CC Rome and Han China

Prompt:  Compare the Classical civilizations of Rome and Han China.


Similarities of the Classical Rome and Han China (some applies to Classical India – Mauryan/Gupta)

  • agricultural-based economies – dependent on a free peasantry
  • patriarchal family structures – valued male authority (like the river valley civilizations)
  • obedience, respect for superiors, piety, duty/honor
  • complex governments – because they were so large, these three civilizations had to invent new ways to keep their lands together politically; each was still unique
  • expanding trade base – systems were complex; trade routes connected them by land and sea
  • Social hierarchy with substantial distance between the elites and the majority
  • Ideologies developed that explained and justified hierarchy
  • Tightly knit family unit with the male as superior
  • Conflict over who owned the land and how the land was to be used
  • Expanded into territories that brought a variety of characteristics but they also brought cultural unity to those territories
  • Central government relied on local officials to regulate society
  • Civil service staffed by educated members of the middle class
  • Built roads to promote commerce, help military move, etc.
  • Majority lived in the country but advantages of the empire were enjoyed by those in the urban centers
  • Built walls/forts to protect against invaders which led to economic problems keeping up with the costs
  • Government lost loyalty of the people as they were asked for more money to pay for the military
  • Overrun by people who were so deeply influenced by their own cultures that they maintained their own cultures to the best of their ability
  • Becomes the center of artistic and scientific energy because of the wealth flowing into the capital and the fact that people have freedom and confidence to pursue goals because the military will keep the peace (Rome, Athens, Gupta India, and Han China)
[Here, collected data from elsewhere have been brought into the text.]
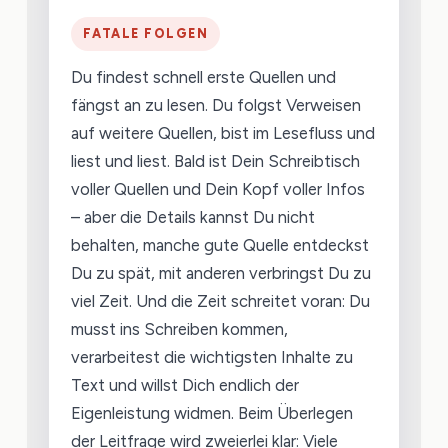
FATALE FOLGEN
Du findest schnell erste Quellen und
fängst an zu lesen. Du folgst Verweisen
auf weitere Quellen, bist im Lesefluss und
liest und liest. Bald ist Dein Schreibtisch
voller Quellen und Dein Kopf voller Infos
– aber die Details kannst Du nicht
behalten, manche gute Quelle entdeckst
Du zu spät, mit anderen verbringst Du zu
viel Zeit. Und die Zeit schreitet voran: Du
musst ins Schreiben kommen,
verarbeitest die wichtigsten Inhalte zu
Text und willst Dich endlich der
Eigenleistung widmen. Beim Überlegen
der Leitfrage wird zweierlei klar: Viele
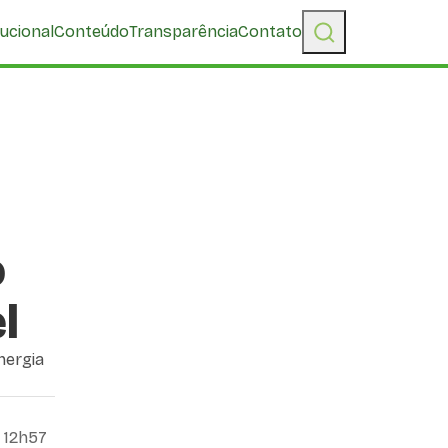
tucional
Conteúdo
Transparência
Contato
o
l
nergia
 12h57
Differences of the 3 Classical Empires

  • Groups at the top reflected different values systems (priests in India, the bureaucrats in China, and the aristocrats in Greece and Rome)
  • Status of merchants varied
  • Opportunities for mobility varied
    • India’s caste system had the most limitations – created at birth
    • China’s bureaucratic system allowed some poor to advance through the government
    • Importance of acquired wealth gave some non-aristocrats important economic and political opportunities; idea of citizens holding basic political rights across class lines was unusual
  • Greece and Rome left much of the management to the local authorities; military force played a role; clear legal statements defined rights
  • China and India, also, used military force, but in India, Hinduism helped justify and sustain the hierarchy by promising rewards through reincarnation; Chinese Confucianism urged general cultural values of obedience and self-restraint
  • Social unrest still arose
  • Chinese government was revived later
  • No Roman equivalent to Confucianism—no ideology of political organization and social conduct that could survive the ending of the Roman state
  • Chinese believed the individual was deeply embedded in the larger social group, respect for authority remained important (family served as the model for the organization of society and the state);
  • Romans were more aware of the right of individuals, so citizens were more willing to want and ask for more from the government
  • Chinese believed their emperor was divine and mandated by heaven, so there was a basis to revive the position of emperor in their society and Buddhism was more easily submissive with traditional Chinese values and beliefs
  • Roman emperors were chosen by army or the Senate and Christianity supported the idea that emperors were not chosen by God
  • Women were considerably freer and less oppressed than Chinese women


Similarities of the falls

§  Attacks by nomadic groups

o    attacks from the Huns – nomadic people of Asia that began to migrate south and west during this time period (probably caused by drought and lack of pasture and the invention and use of the stirrup facilitating their attacks on all three established civilizations

o    both Roman and Han capitals overrun

§  deterioration of political institutions – all three empires were riddled by political corruption during their latter days, and all three suffered under weak-willed rulers; moral decay also characterized the years prior to their respective falls; nepotism

§  protection/maintenance of borders – all empires found that their borders had grown so large that their military had trouble guarding them (Great Wall did not keep out the Huns—they went around it)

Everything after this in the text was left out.